Le Conseil considère que la publication enfreint la politique de Meta relative à la violence et à l’incitation. L’effet combiné de l’image et de la légende dans la publication répond aux critères de l’énoncé « indiquant sans ambiguïté l’objectif » conformément à l’interdiction des « instructions expliquant comment créer ou utiliser des armes et indiquant sans ambiguïté que l’objectif est de blesser gravement des personnes ou de les tuer ». D’après Meta, les cocktails Molotov sont des armes interdites en vertu de la politique sur la violence et l’incitation. La publication explique étape par étape comment confectionner et utiliser un cocktail Molotov. Ce guide détaillé et la recommandation sur le « port du casque » pour protéger la personne qui lance le dispositif incendiaire démontrent l’intention de blesser gravement ou de tuer des personnes, la publication appelle donc les utilisateurs à agir selon ces instructions. Les spécialistes consultés par le Conseil ont indiqué que les appels à la victoire émis à la fin de la légende sont la manifestation évidente d’un soutien à l’une des deux parties du conflit armé.

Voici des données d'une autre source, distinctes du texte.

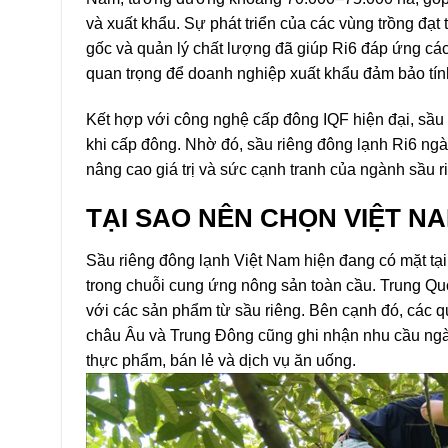
và xuất khẩu.
Sự phát triển của các vùng trồng đạt 
gốc và quản lý chất lượng đã giúp Ri6 đáp ứng các
quan trọng để doanh nghiệp xuất khẩu đảm bảo tín
Kết hợp với công nghệ cấp đông IQF hiện đại, sầu 
khi cấp đông. Nhờ đó, sầu riêng đông lạnh Ri6 ngày
nâng cao giá trị và sức cạnh tranh của ngành sầu r
TẠI SAO NÊN CHỌN VIỆT N
Sầu riêng đông lạnh Việt Nam hiện đang có mặt tại 
trong chuỗi cung ứng nông sản toàn cầu. Trung Quố
với các sản phẩm từ sầu riêng. Bên cạnh đó, các 
châu Âu và Trung Đông cũng ghi nhận nhu cầu ngày
thực phẩm, bán lẻ và dịch vụ ăn uống.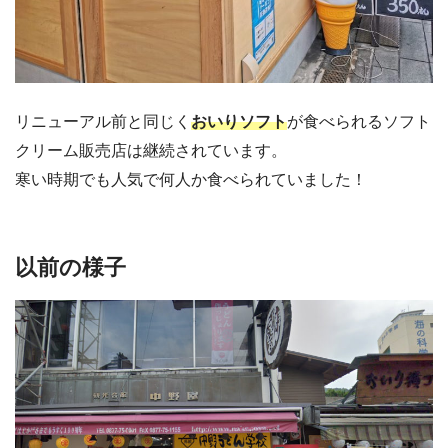
リニューアル前と同じく
おいりソフト
が食べられるソフト
クリーム販売店は継続されています。
寒い時期でも人気で何人か食べられていました！
以前の様子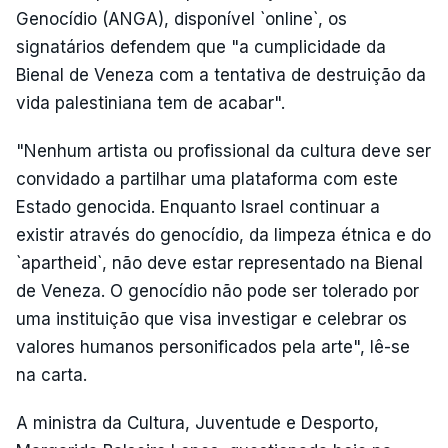
Genocídio (ANGA), disponível `online`, os
signatários defendem que "a cumplicidade da
Bienal de Veneza com a tentativa de destruição da
vida palestiniana tem de acabar".
"Nenhum artista ou profissional da cultura deve ser
convidado a partilhar uma plataforma com este
Estado genocida. Enquanto Israel continuar a
existir através do genocídio, da limpeza étnica e do
`apartheid`, não deve estar representado na Bienal
de Veneza. O genocídio não pode ser tolerado por
uma instituição que visa investigar e celebrar os
valores humanos personificados pela arte", lê-se
na carta.
A ministra da Cultura, Juventude e Desporto,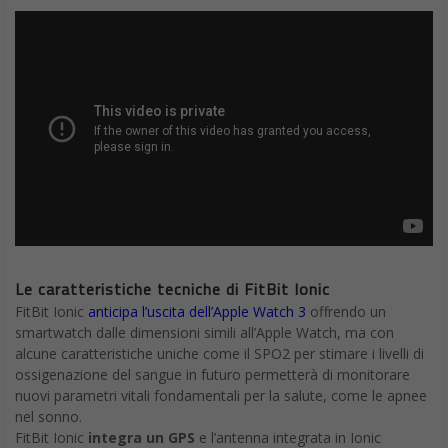
Le caratteristiche tecniche di FitBit Ionic
FitBit Ionic
anticipa l’uscita dell’Apple Watch 3
offrendo un
smartwatch dalle dimensioni simili all’Apple Watch, ma con
alcune caratteristiche uniche come il SPO2 per stimare i livelli di
ossigenazione del sangue in futuro permetterà di monitorare
nuovi parametri vitali fondamentali per la salute, come le apnee
nel sonno.
FitBit Ionic
integra un GPS
e l’antenna integrata in Ionic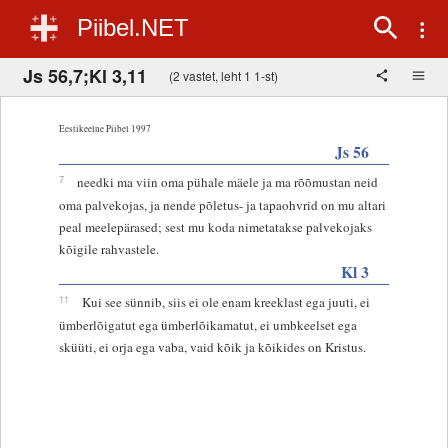
Piibel.NET
Js 56,7;Kl 3,11
(2 vastet, leht 1 1-st)
Eestikeelne Piibel 1997
Js 56
7
needki ma viin oma pühale mäele ja ma rõõmustan neid
oma palvekojas, ja nende põletus- ja tapaohvrid on mu altari
peal meelepärased; sest mu koda nimetatakse palvekojaks
kõigile rahvastele.
Kl 3
11
Kui see sünnib, siis ei ole enam kreeklast ega juuti, ei
ümberlõigatut ega ümberlõikamatut, ei umbkeelset ega
sküüti, ei orja ega vaba, vaid kõik ja kõikides on Kristus.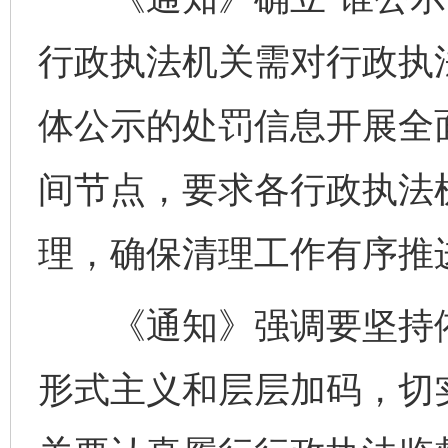
行政执法机关需对行政执
体公示的处罚信息开展全
间节点，要求各行政执法
理，确保清理工作有序推
《通知》强调要坚持依
形式主义和层层加码，切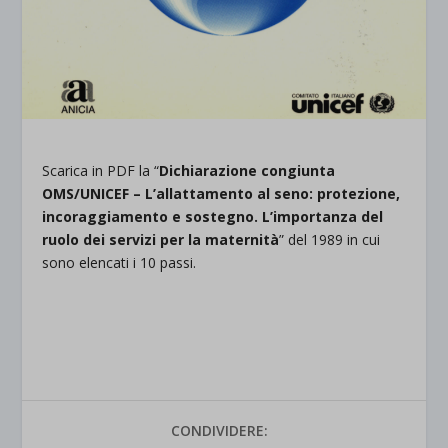
Scarica in PDF la “
Dichiarazione congiunta
OMS/UNICEF – L’allattamento al seno: protezione,
incoraggiamento e sostegno. L’importanza del
ruolo dei servizi per la maternità
” del 1989 in cui
sono elencati i 10 passi.
CONDIVIDERE: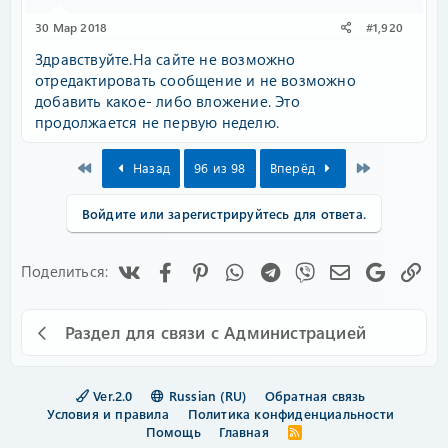
30 Мар 2018
#1,920
Здравствуйте.На сайте не возможно
отредактировать сообщение и не возможно
добавить какое- либо вложение. Это
продолжается не первую неделю.
First
Last
Назад
96 из 98
Вперёд
Войдите или зарегистрируйтесь для ответа.
Vk
Facebook
Pinterest
WhatsApp
Telegram
Viber
Электронная
Google
Сс
Поделиться:
Раздел для связи с Администрацией
Ver.2.0
Russian (RU)
Обратная связь
Условия и правила
Политика конфиденциальности
Помощь
Главная
R
S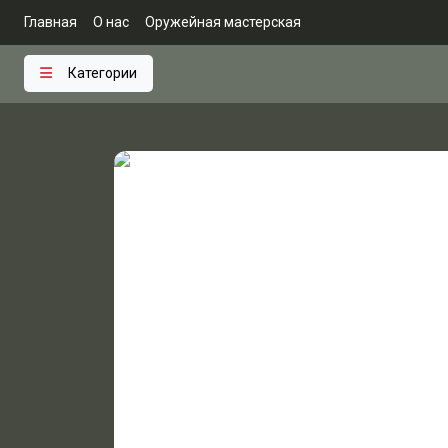
Главная
О нас
Оружейная мастерская
Категории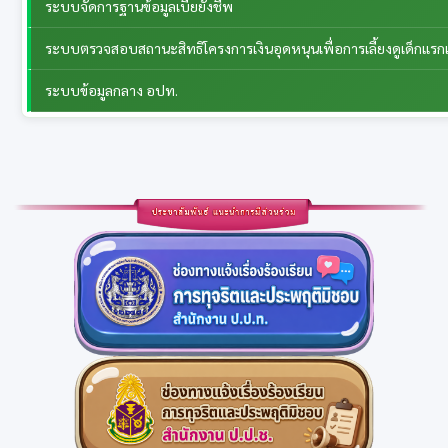
ระบบจัดการฐานข้อมูลเบี้ยยังชีพ
ระบบตรวจสอบสถานะสิทธิโครงการเงินอุดหนุนเพื่อการเลี้ยงดูเด็กแรกเ
ระบบข้อมูลกลาง อปท.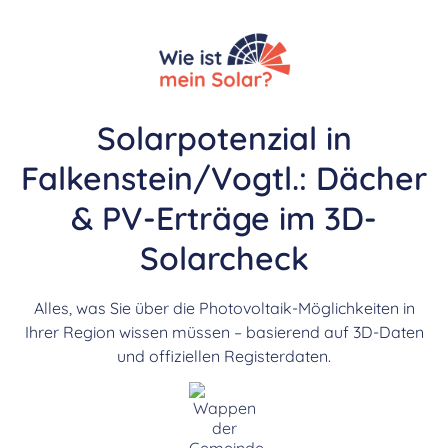
Solarpotenzial in
Falkenstein/Vogtl.: Dächer
& PV-Erträge im 3D-
Solarcheck
Alles, was Sie über die Photovoltaik-Möglichkeiten in
Ihrer Region wissen müssen – basierend auf 3D-Daten
und offiziellen Registerdaten.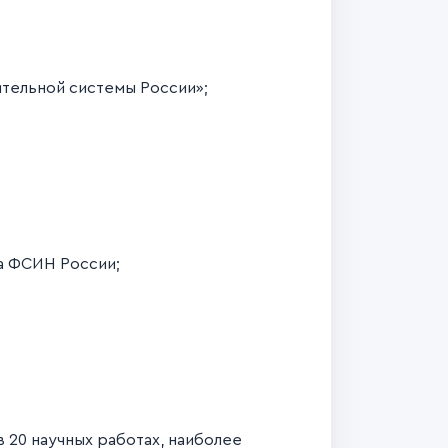
ительной системы России»;
а ФСИН России;
 20 научных работах, наиболее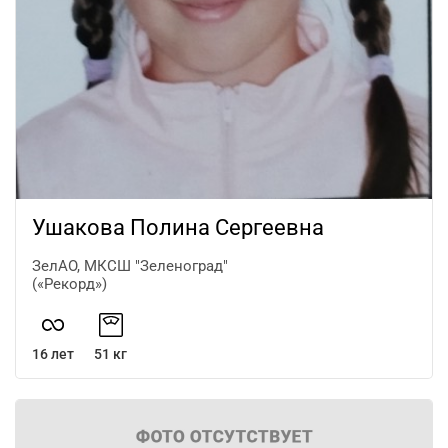
Ушакова Полина Сергеевна
ЗелАО, МКСШ "Зеленоград"
(«Рекорд»)
16 лет
51 кг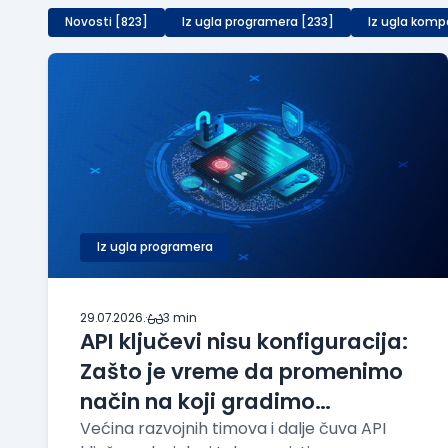
Novosti [823]
Iz ugla programera [233]
Iz ugla komp
Iz ugla programera
29.07.2026.
·
3 min
API ključevi nisu konfiguracija:
Zašto je vreme da promenimo
način na koji gradimo
aplikacije
Većina razvojnih timova i dalje čuva API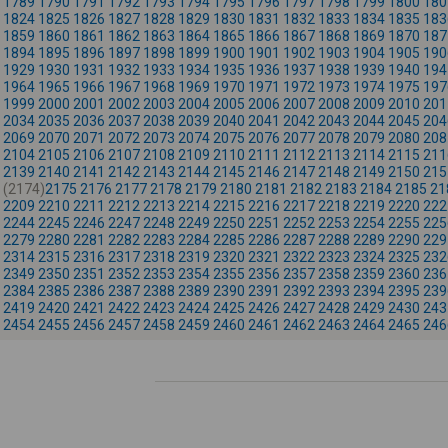
1789
1790
1791
1792
1793
1794
1795
1796
1797
1798
1799
1800
180
1824
1825
1826
1827
1828
1829
1830
1831
1832
1833
1834
1835
183
1859
1860
1861
1862
1863
1864
1865
1866
1867
1868
1869
1870
187
1894
1895
1896
1897
1898
1899
1900
1901
1902
1903
1904
1905
190
1929
1930
1931
1932
1933
1934
1935
1936
1937
1938
1939
1940
194
1964
1965
1966
1967
1968
1969
1970
1971
1972
1973
1974
1975
197
1999
2000
2001
2002
2003
2004
2005
2006
2007
2008
2009
2010
201
2034
2035
2036
2037
2038
2039
2040
2041
2042
2043
2044
2045
204
2069
2070
2071
2072
2073
2074
2075
2076
2077
2078
2079
2080
208
2104
2105
2106
2107
2108
2109
2110
2111
2112
2113
2114
2115
211
2139
2140
2141
2142
2143
2144
2145
2146
2147
2148
2149
2150
215
(2174)
2175
2176
2177
2178
2179
2180
2181
2182
2183
2184
2185
21
2209
2210
2211
2212
2213
2214
2215
2216
2217
2218
2219
2220
222
2244
2245
2246
2247
2248
2249
2250
2251
2252
2253
2254
2255
225
2279
2280
2281
2282
2283
2284
2285
2286
2287
2288
2289
2290
229
2314
2315
2316
2317
2318
2319
2320
2321
2322
2323
2324
2325
232
2349
2350
2351
2352
2353
2354
2355
2356
2357
2358
2359
2360
236
2384
2385
2386
2387
2388
2389
2390
2391
2392
2393
2394
2395
239
2419
2420
2421
2422
2423
2424
2425
2426
2427
2428
2429
2430
243
2454
2455
2456
2457
2458
2459
2460
2461
2462
2463
2464
2465
246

Le contenu enfreint par ailleurs l’interdiction énoncée dans la politique sur la violence et l’incitation quant aux « instructions sur la création ou l’utilisation d’explosifs, à moins que le contexte ne démontre que l’objectif du contenu est non violent ». Le recours à la violence pour soutenir les FAS ne relève pas d’un objectif non violent ; de tels objectifs, comme le prévoit la politique, sont limités aux « publicités de jeux vidéo, aux fins scientifiques ou pédagogiques bien établies, aux feux d’artifice ou notamment la pêche ». Le Conseil remarque que, selon Meta, cette interdiction s’applique que Meta ait désigné ou non l’entité visée par le contenu comme une organisation ou une personne dangereuse en vertu du Standard de la communauté relatif aux organisations et personnes dangereuses. Meta a expliqué au Conseil qu’« une partie du préjudice causé par le partage de ces instructions vient du fait qu’elles peuvent être suivies par d’autres personnes qui souhaitent blesser d’autres cibles ». Le Conseil estime que cette règle a été appliquée conformément aux politiques de Meta sur le contenu au moment de supprimer le contenu en l’espèce.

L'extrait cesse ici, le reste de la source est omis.